Flights DB

The scope of this repo is to construct a pipeline (in airflow) that creates a DB (on a redshift cluster) containing information about US flights and strikes in 2019, to perform monthly analyses on correlation between flight delays and strikes.

Using airflow allows to automatise the pipeline. As it is, the pipeline is executed monthly. Simple changes in the configuration would allow to execute it on a daily basis.

Dataset

Data on flights are obtained from the Bureau of Transportation Statistics. Data on strikes are obtained from the Bureau of Labor Statistics. Both these websites allow to download data for a specific year and month, and to select the required information.

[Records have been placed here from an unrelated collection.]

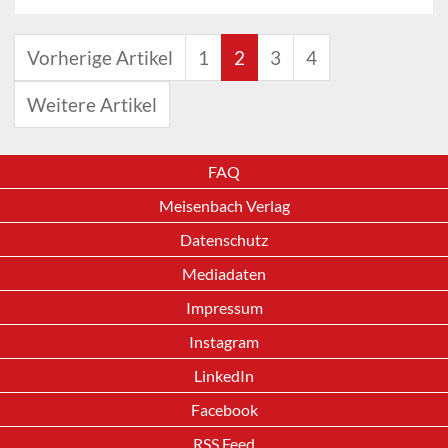
Vorherige Artikel
1
2
3
4
Weitere Artikel
FAQ
Meisenbach Verlag
Datenschutz
Mediadaten
Impressum
Instagram
LinkedIn
Facebook
RSS Feed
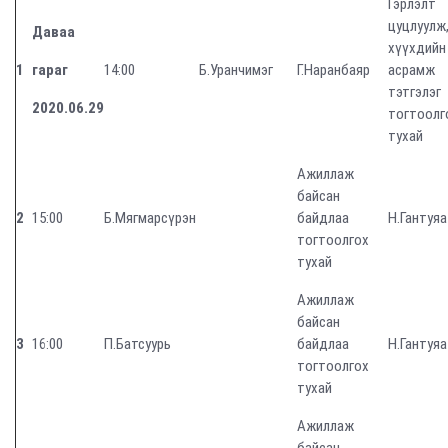
Гэрлэлт
цуцлуулж
Даваа
хүүхдийн
1
гараг
14:00
Б.Уранчимэг
Г.Наранбаяр
асрамж
тэтгэлэг
2020.06.29
тогтоолг
тухай
Ажиллаж
байсан
2
15:00
Б.Мягмарсүрэн
байдлаа
Н.Гантуяа
тогтоолгох
тухай
Ажиллаж
байсан
3
16:00
П.Батсуурь
байдлаа
Н.Гантуяа
тогтоолгох
тухай
Ажиллаж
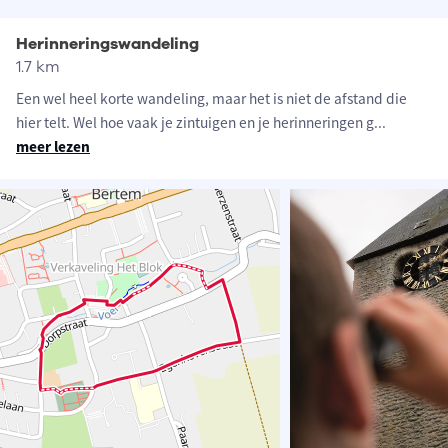
Herinneringswandeling
1.7 km
Een wel heel korte wandeling, maar het is niet de afstand die
hier telt. Wel hoe vaak je zintuigen en je herinneringen g
...
meer lezen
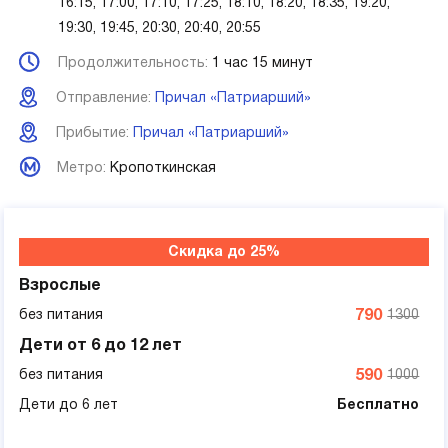
16:15, 17:00, 17:10, 17:25, 18:10, 18:20, 18:35, 19:20,
19:30, 19:45, 20:30, 20:40, 20:55
Продолжительность:
1 час 15 минут
Отправление:
Причал «Патриарший»
Прибытие:
Причал «Патриарший»
Метро:
Кропоткинская
Скидка до 25%
Взрослые
без питания
790
1300
Дети от 6 до 12 лет
без питания
590
1000
Дети до 6 лет
Бесплатно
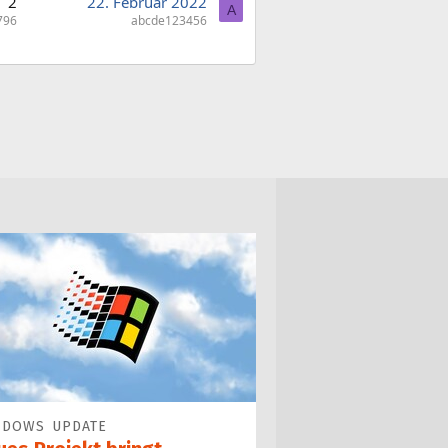
2
22. Februar 2022
A
796
abcde123456
NDOWS UPDATE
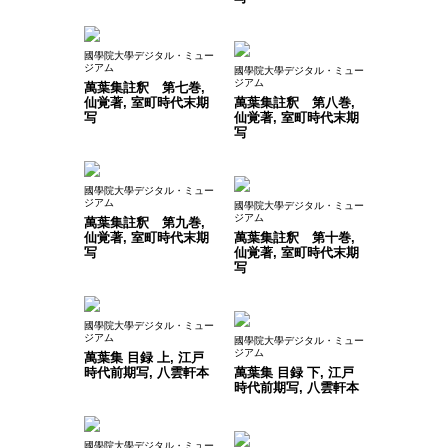
國學院大學デジタル・ミュー
ジアム
國學院大學デジタル・ミュー
ジアム
萬葉集註釈 第七巻,
仙覚著, 室町時代末期
萬葉集註釈 第八巻,
写
仙覚著, 室町時代末期
写
國學院大學デジタル・ミュー
ジアム
國學院大學デジタル・ミュー
ジアム
萬葉集註釈 第九巻,
仙覚著, 室町時代末期
萬葉集註釈 第十巻,
写
仙覚著, 室町時代末期
写
國學院大學デジタル・ミュー
ジアム
國學院大學デジタル・ミュー
ジアム
萬葉集 目録 上, 江戸
時代前期写, 八雲軒本
萬葉集 目録 下, 江戸
時代前期写, 八雲軒本
國學院大學デジタル・ミュー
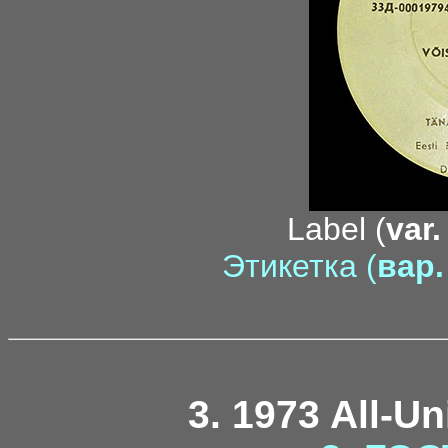
Label (
var.
Этикетка (
вар.
3. 1973 All-U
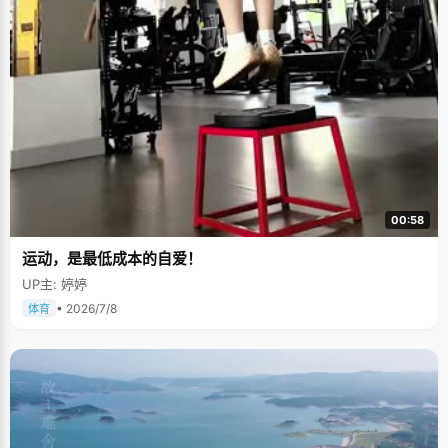
00:58
运动，是最低成本的自爱！
UP主: 婷婷
• 2026/7/8
体育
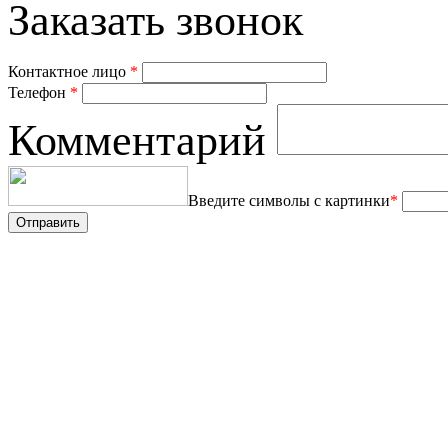
Заказать звонок
Контактное лицо
*
Телефон
*
Комментарий
Введите символы с картинки
*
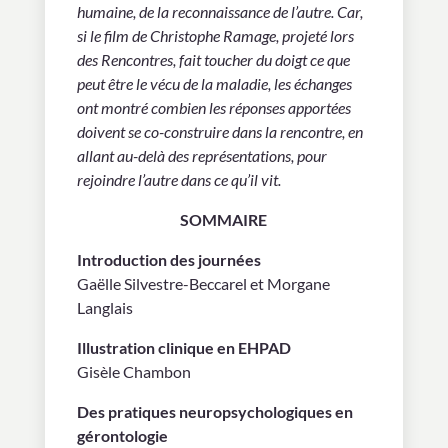
humaine, de la reconnaissance de l’autre. Car,
si le film de Christophe Ramage, projeté lors
des Rencontres, fait toucher du doigt ce que
peut être le vécu de la maladie, les échanges
ont montré combien les réponses apportées
doivent se co-construire dans la rencontre, en
allant au-delà des représentations, pour
rejoindre l’autre dans ce qu’il vit.
SOMMAIRE
Introduction des journées
Gaëlle Silvestre-Beccarel et Morgane
Langlais
Illustration clinique en EHPAD
Gisèle Chambon
Des pratiques neuropsychologiques en
gérontologie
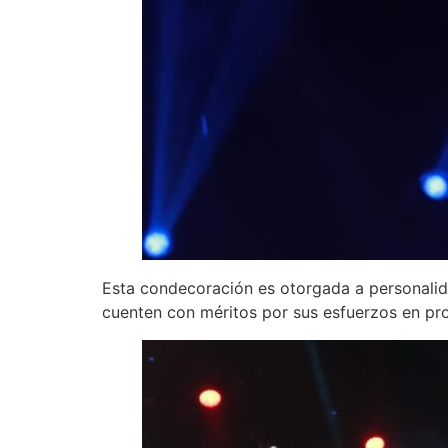
Esta condecoración es otorgada a personalida
cuenten con méritos por sus esfuerzos en pro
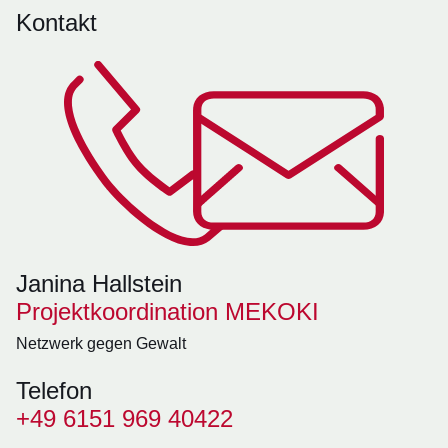
Kontakt
Janina Hallstein
Projektkoordination MEKOKI
Netzwerk gegen Gewalt
Telefon
+49 6151 969 40422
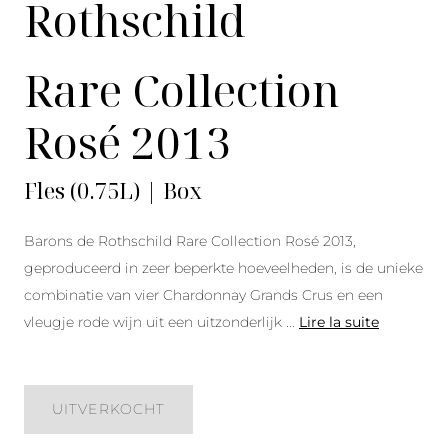
Rothschild
Rare Collection
Rosé 2013
Fles (0.75L) | Box
Barons de Rothschild Rare Collection Rosé 2013,
geproduceerd in zeer beperkte hoeveelheden, is de unieke
combinatie van vier Chardonnay Grands Crus en een
vleugje rode wijn uit een uitzonderlijk
...
Lire la suite
UITVERKOCHT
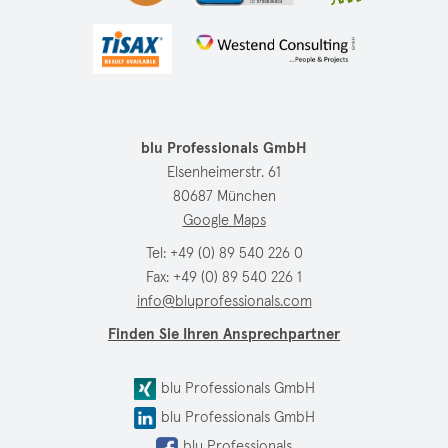
blu Professionals GmbH
Elsenheimerstr. 61
80687 München
Google Maps
Tel:
+49 (0) 89 540 226 0
Fax: +49 (0) 89 540 226 1
info@bluprofessionals.com
Finden Sie Ihren Ansprechpartner
blu Professionals GmbH
blu Professionals GmbH
blu Professionals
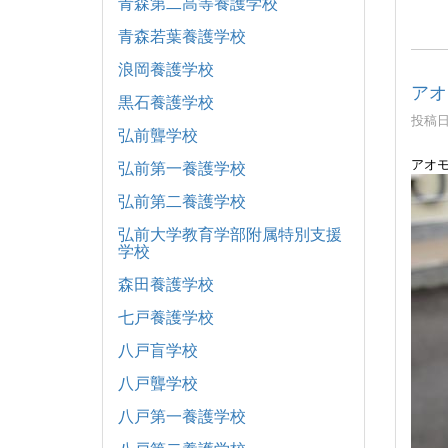
青森第二高等養護学校
青森若葉養護学校
浪岡養護学校
アオ
黒石養護学校
投稿日時
弘前聾学校
アオ
弘前第一養護学校
弘前第二養護学校
弘前大学教育学部附属特別支援
学校
森田養護学校
七戸養護学校
八戸盲学校
八戸聾学校
八戸第一養護学校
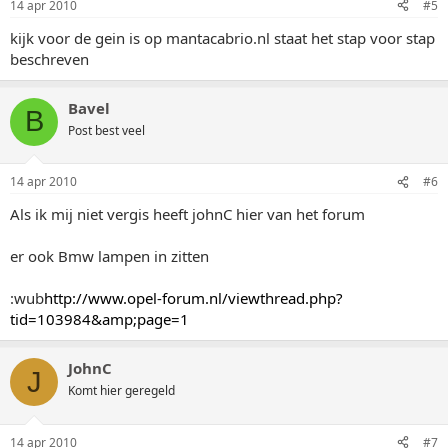
14 apr 2010
#5
kijk voor de gein is op mantacabrio.nl staat het stap voor stap
beschreven
Bavel
B
Post best veel
14 apr 2010
#6
Als ik mij niet vergis heeft johnC hier van het forum
er ook Bmw lampen in zitten
:wub
http://www.opel-forum.nl/viewthread.php?
tid=103984&amp;page=1
JohnC
J
Komt hier geregeld
14 apr 2010
#7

Both websites provide a .csv file that is stored in the s3 bucket s3://demographics-udacity/, in the folders airports/ and strikes respectively. Each file in the airports folder correspond to a month. E.g. s3://demographics-udacity/airports/1.csv corresponds to January 2019.

Files

The following files are needed for execution:

  1. airflow/dags/capstone.py defines the DAG and the pipeline. Relies on the operators defined in the operators folder
  2. airflow/plugins/operators folder containing the operators used in the DAG:
  • stage_redshift.py stages the data from S3 into redshift
  • data_quality.py runs the data check query passed as argument and compares its record with the expected one. If they differ, it raises an error
  1. airflow/plugins/helpers/sql_queries.py contains the SQL queries loaded in dags/capstone.py and used for deleting, creating and filling the fact and dimension tables.

Database Schema

The data on flights are stored in a Database organised in a star schema, in which however not all of the periferic tables are dimension tables. This schema is optimized on the queries of the analytics department, which are mostly focused on delays depending on airports and carriers. The database contains the following tables

Fact Table dictionary

  1. flights
column type description
ID_KEY (PRIMARY KEY) VARCHAR Flight identifier
FL_DATE VARCHAR Flight date
OP_UNIQUE_CARRIER VARCHAR Unique Carrier Code. When the same code has been used by multiple carriers, a numeric suffix is used for earlier users, for example, PA, PA(1), PA(2). Use this field for analysis across a range of years.
TAIL_NUM VARCHAR Tail Number
OP_CARRIER_FL_NUM BIGINT Flight Number
ORIGIN_AIRPORT_ID BIGINT Origin Airport, Airport ID. An identification number assigned by US DOT to identify a unique airport. Use this field for airport analysis across a range of years because an airport can change its airport code and airport codes can be reused.
DEST_AIRPORT_ID BIGINT Destination Airport, Airport ID. An identification number assigned by US DOT to identify a unique airport. Use this field for airport analysis across a range of years because an airport can change its airport code and airport codes can be reused.
CANCELLED FLOAT Cancelled Flight Indicator (1=Yes)
CANCELLATION_CODE VARCHAR Specifies The Reason For Cancellation
DIVERTED FLOAT Diverted Flight Indicator (1=Yes)
CARRIER_DELAY FLOAT Carrier Delay, in Minutes
WEATHER_DELAY FLOAT Weather Delay, in Minutes
NAS_DELAY FLOAT National Air System Delay, in Minutes
SECURITY_DELAY FLOAT Security Delay, in Minutes
LATE_AIRCRAFT_DELAY FLOAT Late Aircraft Delay, in Minutes

Dimenson Tables dictionaries

  1. airports
column type description
AIRPORT_ID (PRIMARY KEY) BIGINT Airport ID. An identification number assigned by US DOT to identify a unique airport. Use this field for airport analysis across a range of years because an airport can change its airport code and airport codes can be reused.
AIRPORT_SEQ_ID BIGINT Airport Sequence ID. An identification number assigned by US DOT to identify a unique airport at a given point of time. Airport attributes, such as airport name or coordinates, may change over time.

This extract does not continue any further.